A Fredholm equation with a particular kernel How to solve this kind of Fredholm’s equation?
$$
x(t)+\lambda \int\limits_{0}^{1}\! \big[ts - \min\{t,s\}\big]x(s)ds=t
$$
Thanks for any help.
 A: You can immediately translate this integral equation into an  easy second order linear ODE on $[0,1]$ with boundary conditions $x(0)=0$, $x(1)=1$. (I'm not going to do it for you). Just note that your integrand $ts-\min(t,s)$ is the Green function of the Laplacian in dimension $1$ (i.e. the second derivative) with Dirichlet boundary condition: one has
$$\int_0^1\big(sr-\min(t,s)\big)x(t)ds=u(t)$$
if and only  $$\cases{\ddot u(t)=x(t)\\u(0)=0\\u(1)=0\,.}$$
(The easy computation to check the latter fact starts writing $\int_0^1=\int_0^t+\int_t^1$; then pull the $t$-factors out of the integrals and derive (...). After that, you may want to precise further the above claim in the various functional settings; however for your eigenvalue problem everything is necessarily classic and smooth). 

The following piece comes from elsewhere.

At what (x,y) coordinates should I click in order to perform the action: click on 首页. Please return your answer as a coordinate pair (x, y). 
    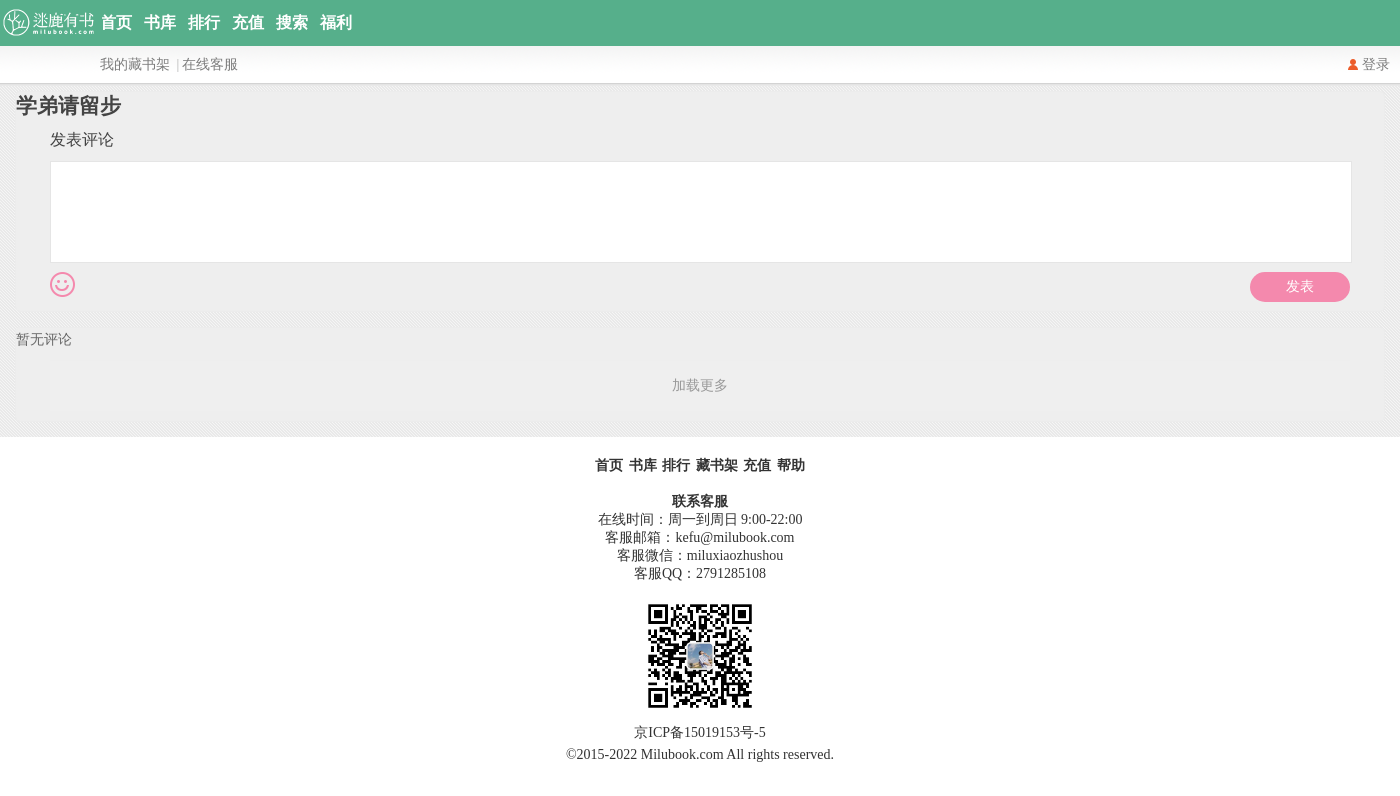
    Looking at the image, I should click on (116, 22).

A: $\newcommand{\la}{\lambda}
$
Let us formalize the question as follows: 

Take any complex number $\la$. Let $K(s,t):=s\wedge t-st$ for $s,t$ in $[0,1]$. Find $x\in L^2[0,1]$ such that 
  \begin{equation*}
 x(t)-\la \int_0^1 K(s,t)x(s)\,ds=t \tag{1}
\end{equation*}
  for almost all $t\in[0,1]$. 

Note that the kernel $K$ is the covariance function of the Brownian bridge, with the eigenfunctions $\sin j\pi\cdot$ and the corresponding eigenvalues $1/(j^2\pi^2)$ for natural $j$; see e.g. Section The Brownian bridge. Also, for $t\in[0,1)$
\begin{equation*}
 t=\sum_{j=1}^\infty b_j\sin j\pi t,\quad\text{where}\quad b_j:=\frac{2(-1)^{j-1}}{j\pi}. 
\end{equation*}
Therefore, equation (1) can be rewritten as 
\begin{equation*}
x(t)=\sum_{j=1}^\infty c_j\sin j\pi t \tag{2} 
\end{equation*}
with 
\begin{equation*}
 c_j-\frac\la{j^2\pi^2}\,c_j=b_j, 
\end{equation*}
so that 
\begin{equation*}
c_j=\frac{b_j}{1-\la/(j^2\pi^2)}; \tag{3}
\end{equation*}
this unique solution $x$ defined by (2)--(3) exists iff $\la\notin\{j^2\pi^2\colon j=1,2,\dots\}$.